A streaming financial risk platform: Kafka-driven market data ingestion, Apache Spark Structured Streaming for rolling VaR calculations, FastAPI for risk query endpoints, and a Streamlit dashboard with live P&L and exposure breakdowns. Built to process multi-asset portfolios with sub-second risk metric updates.

Sub-second VaR updates Multi-asset portfolios Historical simulation VaR Live P&L tracking REST risk API Streamlit dashboard
Apache Kafka Apache Spark FastAPI Streamlit Python Docker Pandas NumPy PostgreSQL Redis
<1s VaR update latency
500+ price ticks/sec
95% VaR confidence level
30-day historical window

The Problem

Traditional risk systems compute Value at Risk (VaR) overnight. A portfolio manager running an intraday position change doesn't know their updated risk exposure until the next morning. In volatile markets, that lag is not a workflow inconvenience - it's a risk management failure.

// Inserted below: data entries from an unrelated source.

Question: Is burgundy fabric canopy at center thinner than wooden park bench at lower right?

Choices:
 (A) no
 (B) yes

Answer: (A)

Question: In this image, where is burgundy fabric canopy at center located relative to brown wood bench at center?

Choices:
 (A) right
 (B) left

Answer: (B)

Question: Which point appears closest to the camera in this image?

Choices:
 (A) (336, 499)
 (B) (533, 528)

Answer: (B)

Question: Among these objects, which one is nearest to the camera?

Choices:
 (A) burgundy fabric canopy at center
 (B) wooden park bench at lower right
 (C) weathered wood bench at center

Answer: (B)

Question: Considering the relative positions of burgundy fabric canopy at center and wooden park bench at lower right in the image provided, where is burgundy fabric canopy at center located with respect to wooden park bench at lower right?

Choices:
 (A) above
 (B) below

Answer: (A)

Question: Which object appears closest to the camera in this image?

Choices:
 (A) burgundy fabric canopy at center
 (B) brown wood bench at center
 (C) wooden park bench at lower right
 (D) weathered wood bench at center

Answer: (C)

The secondary problem is architecture: financial data arrives as a firehose of price ticks. Computing portfolio-level VaR from streaming tick data requires joining live prices against position records, maintaining rolling historical windows, and running Monte Carlo or historical simulation on each update. Doing this in a batch system is fundamentally the wrong tool. Streaming with Spark changes the problem into a solvable one.

System Architecture

The pipeline has four distinct layers, with Kafka as the central nervous system.

Market Data Ingestion
Price Tick Simulator
Kafka: market_data
Risk Computation
Spark Structured Streaming
Rolling VaR Engine
Storage + API Layer
PostgreSQL (risk snapshots)
Redis (live position cache)
FastAPI (risk endpoints)
Visualization
Streamlit Dashboard
P&L + Exposure Breakdowns

Market data ingestion

A Kafka producer simulates realistic equity price ticks: mid-price with configurable bid-ask spread, volume weighting, and random walk drift. Produces to a market_data topic partitioned by ticker symbol for ordering guarantees within each instrument. Tested to 500+ ticks/second sustained.

Streaming VaR computation

Spark Structured Streaming joins live price ticks against a position snapshot loaded at startup. For each 5-second micro-batch, it computes mark-to-market P&L, updates the rolling 30-day return history, and recalculates Historical Simulation VaR at 95% confidence. Results are written to the risk_snapshots Kafka topic and persisted to PostgreSQL.

API and dashboard

FastAPI exposes risk query endpoints: current VaR by portfolio or asset class, historical VaR timeseries, position-level attribution, and scenario analysis. Redis caches the most recent risk snapshot per portfolio for sub-millisecond API response times. Streamlit polls the API every 2 seconds and renders live P&L curves, VaR gauges, and exposure heatmaps.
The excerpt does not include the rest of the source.